One area of research that supports Fisher's runaway selection concept is female sensory bias. Female sensory bias indicates that women pay special attention to specific male characteristics, and this attention bias is inherited as part of sexual selection. Unsurprisingly, female swordtail fish prefer males with the longest sword (an extension of the tail fin only males of the species have). Both Fisherians and suitable genres would expect this. What was striking was the discovery that females of a closely related species called platyfish, in which neither sexes have a sword, prefer males with a long sword.

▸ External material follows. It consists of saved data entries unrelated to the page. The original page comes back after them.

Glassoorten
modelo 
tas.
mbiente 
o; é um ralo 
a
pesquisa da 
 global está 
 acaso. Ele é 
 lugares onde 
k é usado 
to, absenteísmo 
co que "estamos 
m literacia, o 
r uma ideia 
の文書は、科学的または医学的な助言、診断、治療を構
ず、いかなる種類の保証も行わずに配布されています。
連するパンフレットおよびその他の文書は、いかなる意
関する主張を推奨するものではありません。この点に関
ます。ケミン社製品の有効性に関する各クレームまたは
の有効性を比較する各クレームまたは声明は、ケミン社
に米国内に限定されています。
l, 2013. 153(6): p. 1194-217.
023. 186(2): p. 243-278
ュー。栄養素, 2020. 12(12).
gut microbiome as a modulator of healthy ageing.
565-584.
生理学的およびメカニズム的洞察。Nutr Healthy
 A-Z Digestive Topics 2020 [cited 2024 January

In other words, these females prefer men of another species because they share the same sensory bias as their near relatives. The rationale for this strange favoritism is that male platyfish used to have a sword, which they lost pretty recently in evolutionary terms; nonetheless, females retain the sensory preference for this trait. According to Basolo, the sword of the swordtail fish is not a genuine health advantage but an attractive masculine trait.
However, if female platyfish have a sensory predilection for a sword-like tail, how can we explain its disappearance in their own species' males? Haines and Gould may have found the solution by researching guppies, a cousin of both swordtails and platyfish. They discovered that guppies with shorter tails could outrun a simulated predator better than those with longer tails, even though females preferred the longer-tailed males! Perhaps the progenitors of these three related species had to deal with distinct types of predator pressure.

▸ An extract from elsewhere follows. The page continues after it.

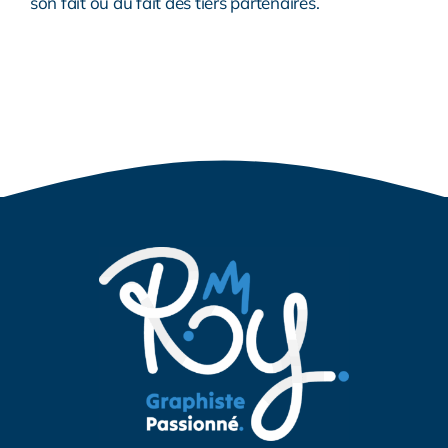
son fait ou du fait des tiers partenaires.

Following an initial female preference for long tails in the common ancestor of all three fish species, platyfish and guppies may have relocated to places where the value of a shorter tail exceeded the benefits of having a sexy long tail due to selective predator pressure. This scenario may be an excellent example of how natural and sexual selection may tug in opposite ways and how men may be forced to make concessions.

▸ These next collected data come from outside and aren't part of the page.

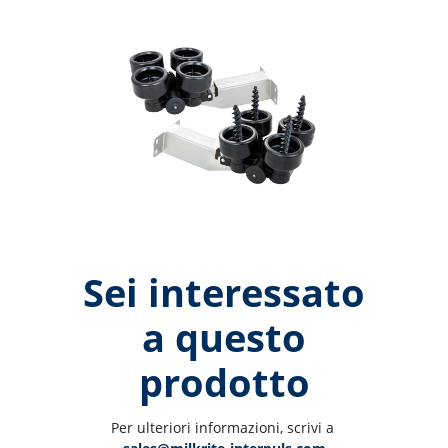
Sei interessato
a questo
prodotto
Per ulteriori informazioni, scrivi a 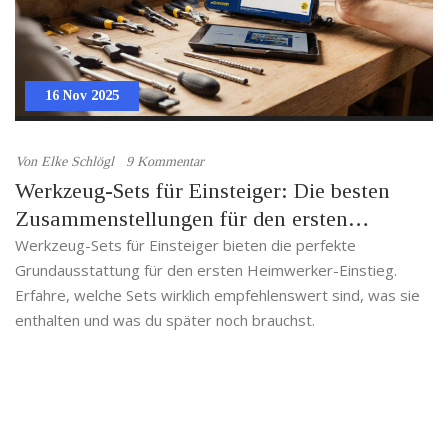
16 Nov 2025
Von
Elke Schlögl
9 Kommentar
Werkzeug-Sets für Einsteiger: Die besten
Zusammenstellungen für den ersten
Heimwerker-Einstieg
Werkzeug-Sets für Einsteiger bieten die perfekte
Grundausstattung für den ersten Heimwerker-Einstieg.
Erfahre, welche Sets wirklich empfehlenswert sind, was sie
enthalten und was du später noch brauchst.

If Basolo's research supports the Fisherians, the suitable genres may call on various studies to support their position. In tropical birds, for example, Zuk established that the amount of parasites a species possesses is precisely proportionate to the degree of ornamentation found in its males. Furthermore, only males with parasite resistance can produce the most eye-catching ornaments. Indeed, it is now recognized that flamboyant species are particularly disturbed by parasites among various animals, including fishes, frogs, insects, and birds. Females within these species significantly prefer males with the fewest parasites.
Darwin introduced the concept of sexual selection in 1871, which leads to features that help individuals gain access to mates and take two forms - intrasexual and intersexual selection. For females, sexual selection leads to choosiness over mates. Ronald Fisher suggested that ancestral females selected such features, while Amotz Zahavi proposed that males develop elaborate features to demonstrate their survival ability.
Hamilton and Zuk suggested that male adornments have evolved to demonstrate their lack of parasites to females. Many animal species reproduce asexually, but sexual reproduction has several costs that asexual reproduction lacks.